The chancellor will not announce “new measures” in the address, which will be broadcast by Germany's two major broadcasters ARD and ZDF, government spokesman Steffen Seibert said.
“It will be about what now has to be done in Germany in order to slow the spread of the virus and how each individual should play their part in that,” he said.
On Monday, the government and federal states announced drastic new restrictions to public life, including the closure of all non-essential shops and a ban on religious gatherings.
Supermarkets, banks and pharmacies are among the shops allowed to stay open, while bars, clubs, swimming pools and cinemas have been told to close.
Merkel and German President Frank-Walter Steinmeier also urged citizens to “stay home” and to cancel holidays “at home and abroad”.
Germany is among the countries worst hit by the coronavirus pandemic, with latest figures showing the number of confirmed COVID-19 cases is approaching 10,000.
A total of 26 people have died in connection with the virus, according to data from Johns Hopkins University and Robert Koch Institute.
On Tuesday morning there were about 7,272 confirmed cases and under 20 reported deaths.
The RKI for public health, which publishes the official figures, urged citizens to avoid social contact and warned of an exponential rise in infections early Wednesday.
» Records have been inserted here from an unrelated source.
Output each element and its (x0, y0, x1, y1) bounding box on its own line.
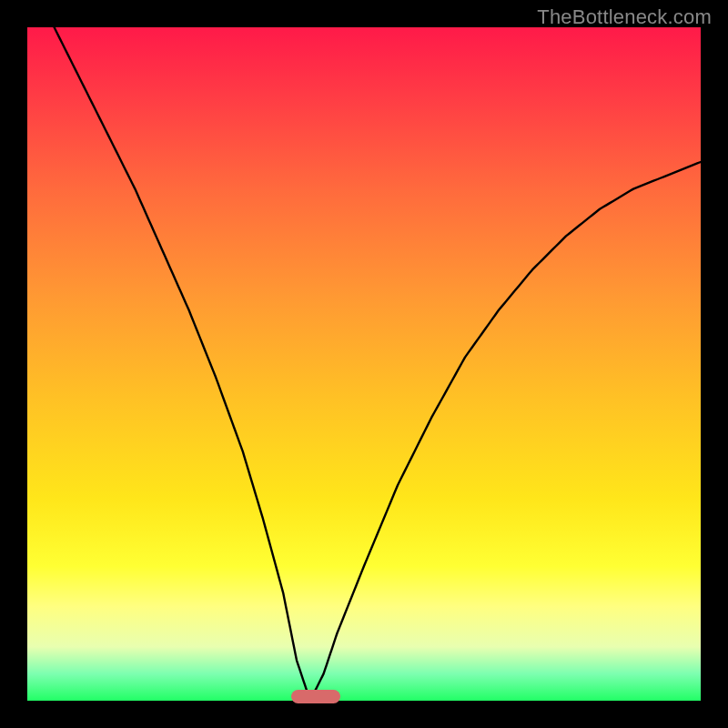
minimum-marker (291, 690, 340, 703)
chart-frame: TheBottleneck.com (0, 0, 728, 728)
bottleneck-curve (27, 27, 701, 701)
watermark-text: TheBottleneck.com (537, 5, 712, 29)
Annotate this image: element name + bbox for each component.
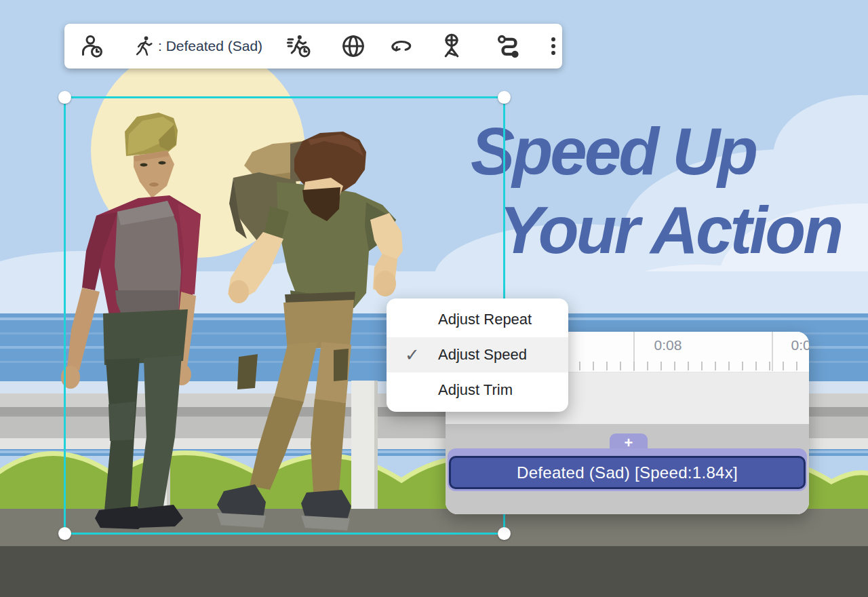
- kebab-menu-button[interactable]: [535, 30, 572, 62]
- menu-item-label: Adjust Trim: [438, 381, 513, 399]
- orbit-rotate-icon: [387, 32, 416, 60]
- menu-item-label: Adjust Repeat: [438, 311, 532, 328]
- orbit-rotate-button[interactable]: [380, 30, 422, 62]
- menu-item-label: Adjust Speed: [438, 346, 527, 364]
- current-action-button[interactable]: [125, 30, 157, 62]
- toolbar: : Defeated (Sad): [64, 24, 562, 69]
- context-menu: Adjust Repeat ✓ Adjust Speed Adjust Trim: [387, 298, 568, 412]
- figure-head-icon: [437, 32, 466, 60]
- character-standing-sad[interactable]: [61, 113, 201, 529]
- figure-head-button[interactable]: [431, 30, 473, 62]
- selection-handle-top-right[interactable]: [498, 91, 511, 104]
- check-icon: ✓: [387, 345, 438, 366]
- selection-box-bottom: [64, 533, 505, 535]
- headline-line1: Speed Up: [471, 118, 755, 185]
- current-action-label: : Defeated (Sad): [158, 38, 262, 54]
- menu-item-adjust-trim[interactable]: Adjust Trim: [387, 372, 568, 408]
- action-clip[interactable]: Defeated (Sad) [Speed:1.84x]: [449, 456, 806, 489]
- ruler-time-label: 0:08: [634, 337, 702, 353]
- scene-canvas: Speed Up Your Action : De: [0, 0, 868, 597]
- motion-path-button[interactable]: [488, 30, 531, 62]
- selection-handle-bottom-right[interactable]: [498, 527, 511, 540]
- selection-box-left: [64, 96, 66, 535]
- menu-item-adjust-repeat[interactable]: Adjust Repeat: [387, 302, 568, 337]
- character-defeated-backpack[interactable]: [217, 132, 403, 531]
- motion-path-icon: [494, 31, 524, 61]
- runner-icon: [132, 35, 155, 58]
- runner-time-button[interactable]: [279, 30, 319, 62]
- selection-handle-top-left[interactable]: [58, 91, 71, 104]
- ruler-time-label: 0:09: [771, 337, 809, 353]
- kebab-menu-icon: [542, 35, 565, 58]
- selection-handle-bottom-left[interactable]: [58, 527, 71, 540]
- menu-item-adjust-speed[interactable]: ✓ Adjust Speed: [387, 337, 568, 372]
- avatar-time-button[interactable]: [71, 30, 112, 62]
- globe-axes-icon: [340, 33, 367, 60]
- selection-box-top: [64, 96, 505, 98]
- action-clip-label: Defeated (Sad) [Speed:1.84x]: [517, 463, 738, 482]
- runner-time-icon: [285, 33, 313, 60]
- headline-line2: Your Action: [499, 197, 841, 263]
- globe-axes-button[interactable]: [333, 30, 374, 62]
- avatar-time-icon: [78, 33, 105, 60]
“If we don't manage to sustainably and effectively reduce contact between people over a matter of weeks, then it is possible we will have up to 10 million cases within two to three months,” said RKI president Lothar Wieler at a press conference.
Wieler also called on clinics and hospitals to expand their intensive and respiratory care facilities “as much as possible”, saying capacities should “at least double”.
“Train students, activate doctors who may have gone into retirement,” he said.